The Most Bizarre Market-Timing Chart Ever?

When it comes to strange market timing patterns, for the longest time we thought that it would be impossible to top the following chart by the New York Fed from July 2012, one we dubbed the “Chart of the Year”, showing that the cumulative “bullish” return of the S&P 500 on just the day preceding FOMC meetings resulted in some 800 points in upside in the broader market.

 

The NY Fed described this truly arcane phenomenon as follows:

We show that since 1994, more than 80 percent of the equity premium on U.S. stocks has been earned over the twenty-four hours preceding scheduled Federal Open Market Committee (FOMC) announcements (which occur only eight times a year)—a phenomenon we call the pre-FOMC announcement “drift.”

Surely, this is as bizarre as any “market timing” chart can get? Not so fast.

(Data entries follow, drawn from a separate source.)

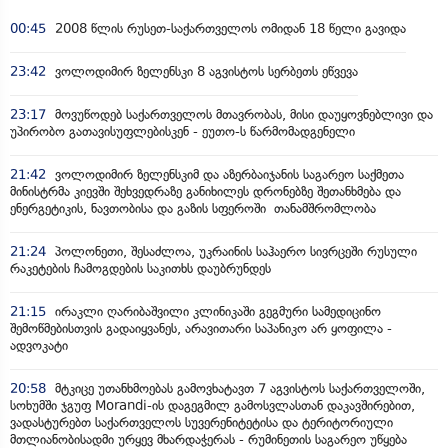
00:45
2008 წლის რუსეთ-საქართველოს ომიდან 18 წელი გავიდა
23:42
ვოლოდიმირ ზელენსკი 8 აგვისტოს სერბეთს ეწვევა
23:17
მოვუწოდებ საქართველოს მთავრობას, მისი დაუყოვნებლივი და
უპირობო გათავისუფლებისკენ - ეუთო-ს წარმომადგენელი
21:42
ვოლოდიმირ ზელენსკიმ და აზერბაიჯანის საგარეო საქმეთა
მინისტრმა კიევში შეხვედრაზე განიხილეს დრონებზე შეთანხმება და
ენერგეტიკის, ნავთობისა და გაზის სფეროში თანამშრომლობა
21:24
პოლონეთი, შესაძლოა, უკრაინის საჰაერო სივრცეში რუსული
რაკეტების ჩამოგდების საკითხს დაუბრუნდეს
21:15
ირაკლი ღარიბაშვილი კლინიკაში გეგმური სამედიცინო
შემოწმებისთვის გადაიყვანეს, არავითარი საპანიკო არ ყოფილა -
ადვოკატი
20:58
მტკიცე უთანხმოებას გამოვხატავთ 7 აგვისტოს საქართველოში,
სოხუმში ჯგუფ Morandi-ის დაგეგმილ გამოსვლასთან დაკავშირებით,
ვადასტურებთ საქართველოს სუვერენიტეტისა და ტერიტორიული
მთლიანობისადმი ურყევ მხარდაჭერას - რუმინეთის საგარეო უწყება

According to a paper by economists at UC Northwestern University and UC Berkeley, Anna Cieslak and Adair Morse and Annette Vissing-Jørgensen, another, even more surprising trading pattern using FOMC announcement has emerged. Specifically, anyone who engaged in the simple “even” strategy of buying the stocks of the S&P 500 on the day before a Fed policy announcement, selling them a week later, then buying them again the following week and sticking with the pattern until the subsequent Fed meeting generated a whopping 650% return since 1994, far outperforming the inverse “odd” strategy which shocking had a negative return over the past two decades years, and jsut as surprisingly, outperforming the market’s own 505% return during this period.

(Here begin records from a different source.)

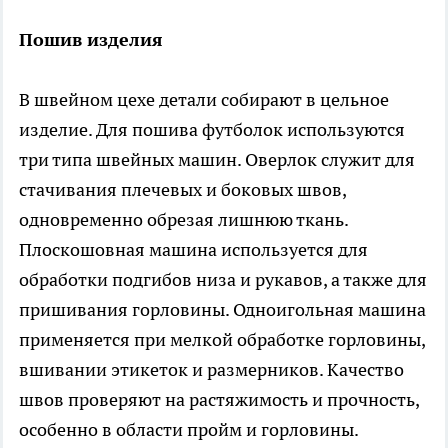
Пошив изделия
В швейном цехе детали собирают в цельное
изделие. Для пошива футболок используются
три типа швейных машин. Оверлок служит для
стачивания плечевых и боковых швов,
одновременно обрезая лишнюю ткань.
Плоскошовная машина используется для
обработки подгибов низа и рукавов, а также для
пришивания горловины. Одноигольная машина
применяется при мелкой обработке горловины,
вшивании этикеток и размерников. Качество
швов проверяют на растяжимость и прочность,
особенно в области пройм и горловины.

Behold what may be the most bizarre pattern chart yet:

 

As the WSJ adds, “the pattern of stocks performing better in even weeks of the Fed cycle—the week of the policy-setting meeting, two weeks after it, and so on—is persistent. Given financial markets’ complexity, though, it is possible to find many interesting, significant-seeming patterns that are really just matters of chance.”